- **Task goal**: Restate all of the material, keeping every line identical to the original.

- **Records for this task**:
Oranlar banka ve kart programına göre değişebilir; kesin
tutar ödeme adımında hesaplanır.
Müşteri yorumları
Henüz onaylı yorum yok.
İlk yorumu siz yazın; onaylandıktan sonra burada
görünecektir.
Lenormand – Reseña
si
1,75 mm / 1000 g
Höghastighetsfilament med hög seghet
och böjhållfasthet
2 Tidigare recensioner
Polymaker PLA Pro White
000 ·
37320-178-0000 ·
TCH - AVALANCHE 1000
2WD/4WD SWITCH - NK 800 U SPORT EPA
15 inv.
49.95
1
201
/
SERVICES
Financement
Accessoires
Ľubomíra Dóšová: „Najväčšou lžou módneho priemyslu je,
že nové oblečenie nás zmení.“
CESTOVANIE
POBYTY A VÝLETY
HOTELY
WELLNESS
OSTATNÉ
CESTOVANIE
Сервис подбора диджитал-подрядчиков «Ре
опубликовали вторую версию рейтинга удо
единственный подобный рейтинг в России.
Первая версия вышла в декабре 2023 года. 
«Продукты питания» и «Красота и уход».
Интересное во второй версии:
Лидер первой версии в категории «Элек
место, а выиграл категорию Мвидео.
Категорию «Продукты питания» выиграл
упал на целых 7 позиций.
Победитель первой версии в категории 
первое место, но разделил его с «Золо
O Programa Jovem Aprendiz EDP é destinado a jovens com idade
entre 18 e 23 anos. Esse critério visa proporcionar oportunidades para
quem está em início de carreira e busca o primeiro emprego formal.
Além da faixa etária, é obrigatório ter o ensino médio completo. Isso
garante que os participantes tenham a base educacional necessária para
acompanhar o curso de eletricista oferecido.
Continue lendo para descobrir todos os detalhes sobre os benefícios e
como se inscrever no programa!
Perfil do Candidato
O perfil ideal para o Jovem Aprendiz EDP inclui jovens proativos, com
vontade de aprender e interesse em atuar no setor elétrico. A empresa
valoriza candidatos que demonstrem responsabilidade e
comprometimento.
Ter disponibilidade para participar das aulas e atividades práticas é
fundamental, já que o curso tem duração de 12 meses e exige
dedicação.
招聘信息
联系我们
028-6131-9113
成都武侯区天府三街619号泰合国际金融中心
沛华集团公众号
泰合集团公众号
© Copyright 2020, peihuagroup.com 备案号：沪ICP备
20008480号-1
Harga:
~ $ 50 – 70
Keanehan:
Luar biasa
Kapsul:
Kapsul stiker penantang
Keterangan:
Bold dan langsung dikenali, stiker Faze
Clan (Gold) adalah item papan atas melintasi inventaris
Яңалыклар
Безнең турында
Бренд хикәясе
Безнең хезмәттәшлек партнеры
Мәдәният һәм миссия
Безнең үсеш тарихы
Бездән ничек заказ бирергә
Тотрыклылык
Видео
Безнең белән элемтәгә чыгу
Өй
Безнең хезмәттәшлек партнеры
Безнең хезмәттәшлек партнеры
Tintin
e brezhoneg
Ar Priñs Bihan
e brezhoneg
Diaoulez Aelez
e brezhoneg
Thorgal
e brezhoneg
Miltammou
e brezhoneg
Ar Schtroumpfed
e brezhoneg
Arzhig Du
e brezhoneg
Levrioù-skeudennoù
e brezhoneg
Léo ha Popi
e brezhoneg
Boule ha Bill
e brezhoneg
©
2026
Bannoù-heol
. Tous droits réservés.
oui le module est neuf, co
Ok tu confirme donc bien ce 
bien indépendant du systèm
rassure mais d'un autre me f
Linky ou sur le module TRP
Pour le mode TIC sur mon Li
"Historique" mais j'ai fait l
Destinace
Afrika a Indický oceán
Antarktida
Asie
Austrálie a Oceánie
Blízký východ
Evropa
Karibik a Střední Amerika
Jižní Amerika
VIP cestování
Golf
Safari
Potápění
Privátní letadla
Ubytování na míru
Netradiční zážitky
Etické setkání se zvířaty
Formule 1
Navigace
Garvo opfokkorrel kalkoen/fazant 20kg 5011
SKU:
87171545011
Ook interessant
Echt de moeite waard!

- **Exercise solution**:
Oranlar banka ve kart programına göre değişebilir; kesin
tutar ödeme adımında hesaplanır.
Müşteri yorumları
Henüz onaylı yorum yok.
İlk yorumu siz yazın; onaylandıktan sonra burada
görünecektir.
Lenormand – Reseña
si
1,75 mm / 1000 g
Höghastighetsfilament med hög seghet
och böjhållfasthet
2 Tidigare recensioner
Polymaker PLA Pro White
000 ·
37320-178-0000 ·
TCH - AVALANCHE 1000
2WD/4WD SWITCH - NK 800 U SPORT EPA
15 inv.
49.95
1
201
/
SERVICES
Financement
Accessoires
Ľubomíra Dóšová: „Najväčšou lžou módneho priemyslu je,
že nové oblečenie nás zmení.“
CESTOVANIE
POBYTY A VÝLETY
HOTELY
WELLNESS
OSTATNÉ
CESTOVANIE
Сервис подбора диджитал-подрядчиков «Ре
опубликовали вторую версию рейтинга удо
единственный подобный рейтинг в России.
Первая версия вышла в декабре 2023 года. 
«Продукты питания» и «Красота и уход».
Интересное во второй версии:
Лидер первой версии в категории «Элек
место, а выиграл категорию Мвидео.
Категорию «Продукты питания» выиграл
упал на целых 7 позиций.
Победитель первой версии в категории 
первое место, но разделил его с «Золо
O Programa Jovem Aprendiz EDP é destinado a jovens com idade
entre 18 e 23 anos. Esse critério visa proporcionar oportunidades para
quem está em início de carreira e busca o primeiro emprego formal.
Além da faixa etária, é obrigatório ter o ensino médio completo. Isso
garante que os participantes tenham a base educacional necessária para
acompanhar o curso de eletricista oferecido.
Continue lendo para descobrir todos os detalhes sobre os benefícios e
como se inscrever no programa!
Perfil do Candidato
O perfil ideal para o Jovem Aprendiz EDP inclui jovens proativos, com
vontade de aprender e interesse em atuar no setor elétrico. A empresa
valoriza candidatos que demonstrem responsabilidade e
comprometimento.
Ter disponibilidade para participar das aulas e atividades práticas é
fundamental, já que o curso tem duração de 12 meses e exige
dedicação.
招聘信息
联系我们
028-6131-9113
成都武侯区天府三街619号泰合国际金融中心
沛华集团公众号
泰合集团公众号
© Copyright 2020, peihuagroup.com 备案号：沪ICP备
20008480号-1
Harga:
~ $ 50 – 70
Keanehan:
Luar biasa
Kapsul:
Kapsul stiker penantang
Keterangan:
Bold dan langsung dikenali, stiker Faze
Clan (Gold) adalah item papan atas melintasi inventaris
Яңалыклар
Безнең турында
Бренд хикәясе
Безнең хезмәттәшлек партнеры
Мәдәният һәм миссия
Безнең үсеш тарихы
Бездән ничек заказ бирергә
Тотрыклылык
Видео
Безнең белән элемтәгә чыгу
Өй
Безнең хезмәттәшлек партнеры
Безнең хезмәттәшлек партнеры
Tintin
e brezhoneg
Ar Priñs Bihan
e brezhoneg
Diaoulez Aelez
e brezhoneg
Thorgal
e brezhoneg
Miltammou
e brezhoneg
Ar Schtroumpfed
e brezhoneg
Arzhig Du
e brezhoneg
Levrioù-skeudennoù
e brezhoneg
Léo ha Popi
e brezhoneg
Boule ha Bill
e brezhoneg
©
2026
Bannoù-heol
. Tous droits réservés.
oui le module est neuf, co
Ok tu confirme donc bien ce 
bien indépendant du systèm
rassure mais d'un autre me f
Linky ou sur le module TRP
Pour le mode TIC sur mon Li
"Historique" mais j'ai fait l
Destinace
Afrika a Indický oceán
Antarktida
Asie
Austrálie a Oceánie
Blízký východ
Evropa
Karibik a Střední Amerika
Jižní Amerika
VIP cestování
Golf
Safari
Potápění
Privátní letadla
Ubytování na míru
Netradiční zážitky
Etické setkání se zvířaty
Formule 1
Navigace
Garvo opfokkorrel kalkoen/fazant 20kg 5011
SKU:
87171545011
Ook interessant
Echt de moeite waard!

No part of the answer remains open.